§ **Exercise details**
Could you count how many lines of the data include "every" and answer with the number only?

Saved data entries:
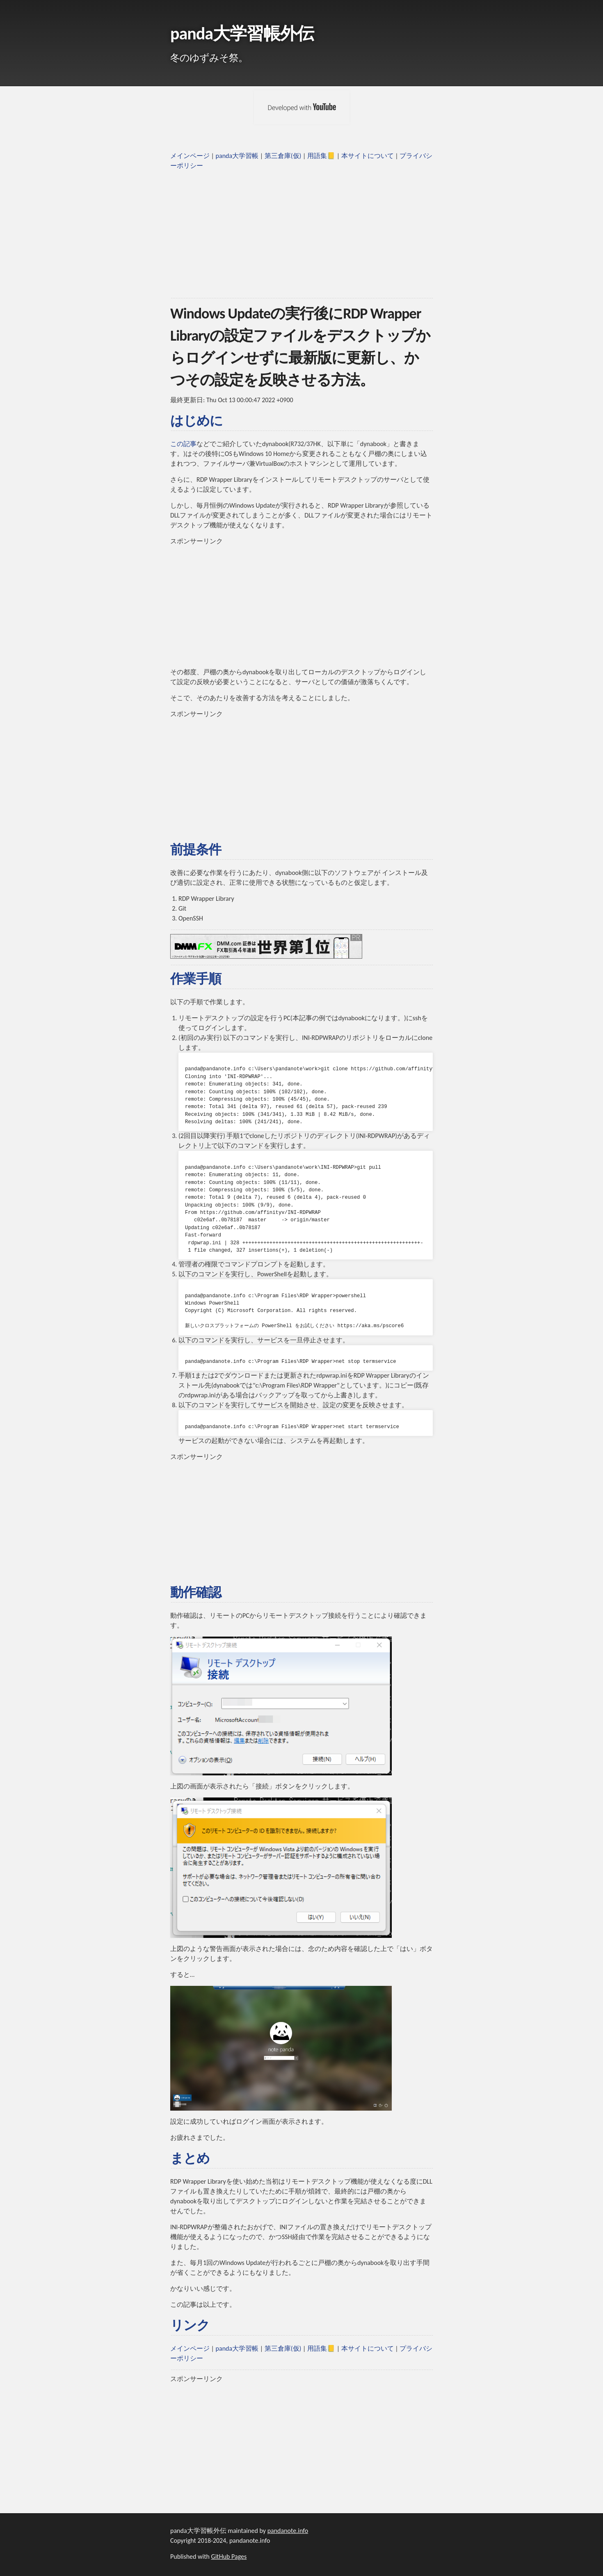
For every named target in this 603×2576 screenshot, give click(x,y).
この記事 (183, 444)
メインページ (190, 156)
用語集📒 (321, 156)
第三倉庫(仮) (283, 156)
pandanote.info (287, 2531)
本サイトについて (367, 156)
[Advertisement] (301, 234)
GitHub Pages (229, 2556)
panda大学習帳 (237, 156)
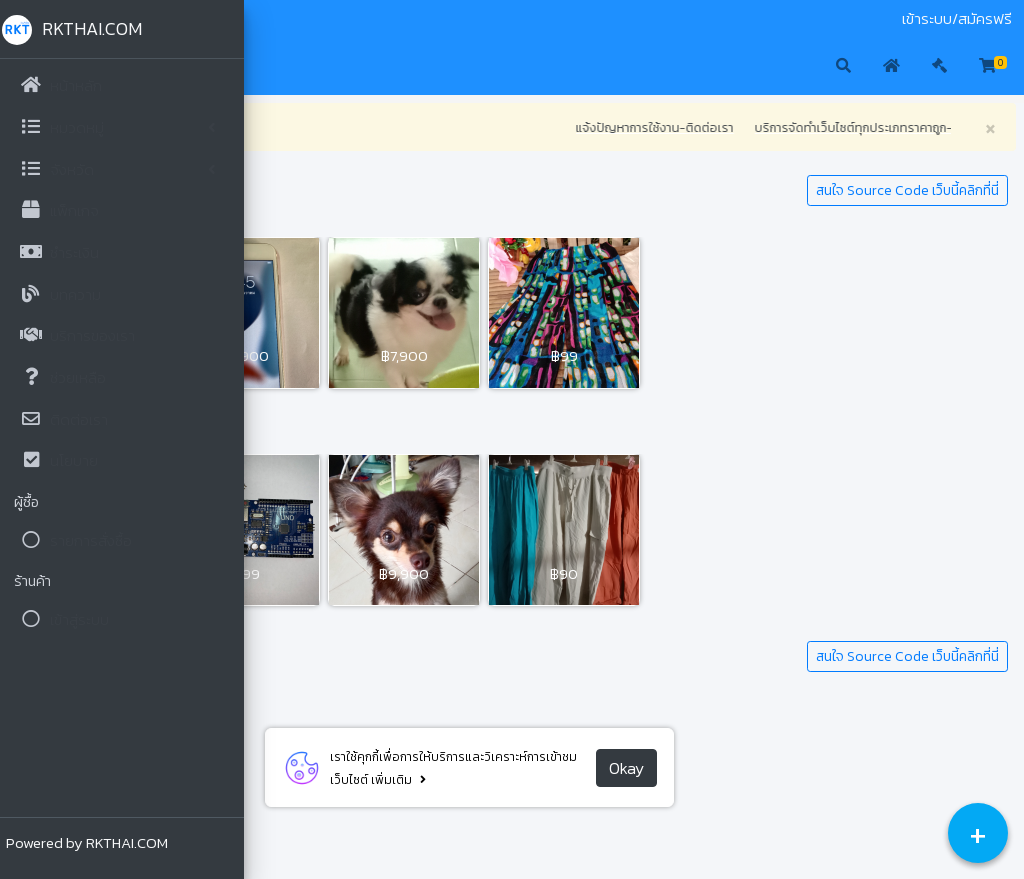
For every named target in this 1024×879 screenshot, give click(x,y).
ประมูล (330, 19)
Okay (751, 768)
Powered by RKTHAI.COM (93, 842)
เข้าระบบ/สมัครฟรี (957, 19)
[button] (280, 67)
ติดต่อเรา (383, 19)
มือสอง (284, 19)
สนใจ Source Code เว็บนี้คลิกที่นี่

§ **Answer for this exercise**
2